## WORK INSTRUCTIONS:
When you reach the line containing "Nur Notwendige (775, 1112)" in the entries below, begin reproducing lines exactly, and stop once the line containing "Deutschland (151, 329)" is done.

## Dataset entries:
++++++
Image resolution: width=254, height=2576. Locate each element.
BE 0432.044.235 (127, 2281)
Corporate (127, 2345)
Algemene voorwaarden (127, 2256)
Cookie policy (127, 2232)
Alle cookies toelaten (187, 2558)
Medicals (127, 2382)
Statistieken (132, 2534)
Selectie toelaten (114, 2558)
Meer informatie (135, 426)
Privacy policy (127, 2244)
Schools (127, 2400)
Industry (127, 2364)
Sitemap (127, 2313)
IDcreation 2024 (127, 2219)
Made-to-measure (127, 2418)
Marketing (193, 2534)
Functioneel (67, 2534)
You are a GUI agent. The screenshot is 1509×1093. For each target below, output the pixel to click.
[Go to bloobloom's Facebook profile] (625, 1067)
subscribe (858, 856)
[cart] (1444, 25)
++++++
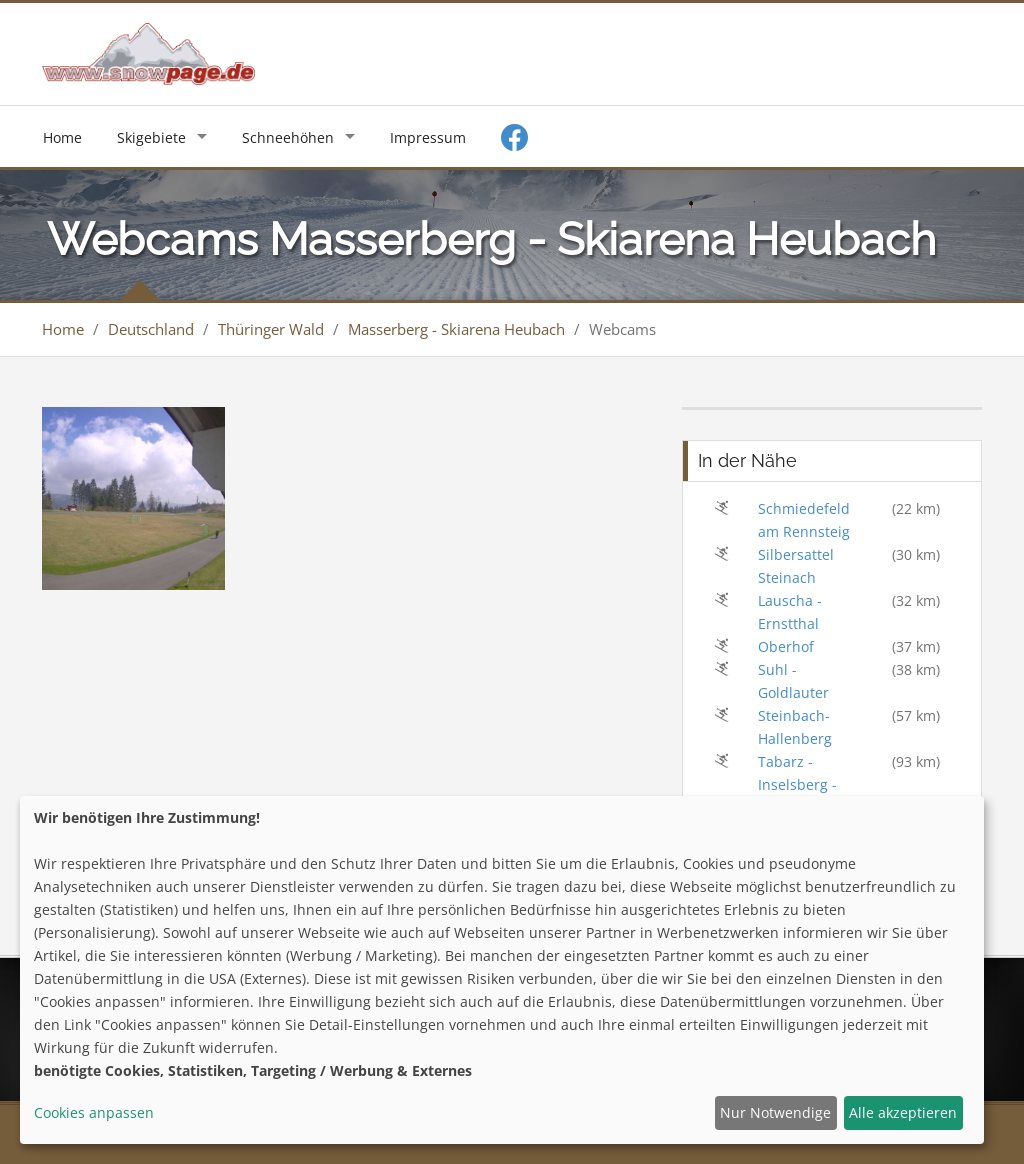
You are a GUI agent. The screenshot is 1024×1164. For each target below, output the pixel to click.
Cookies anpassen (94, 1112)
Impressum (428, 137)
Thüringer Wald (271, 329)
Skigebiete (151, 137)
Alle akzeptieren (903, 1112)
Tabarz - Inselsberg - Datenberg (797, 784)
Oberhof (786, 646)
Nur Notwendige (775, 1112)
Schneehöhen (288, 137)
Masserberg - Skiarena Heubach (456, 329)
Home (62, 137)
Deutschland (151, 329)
++++++
## ANSWER FOR THE TASK:
Nur Notwendige (775, 1112)
Schneehöhen (288, 137)
Masserberg - Skiarena Heubach (456, 329)
Home (62, 137)
Deutschland (151, 329)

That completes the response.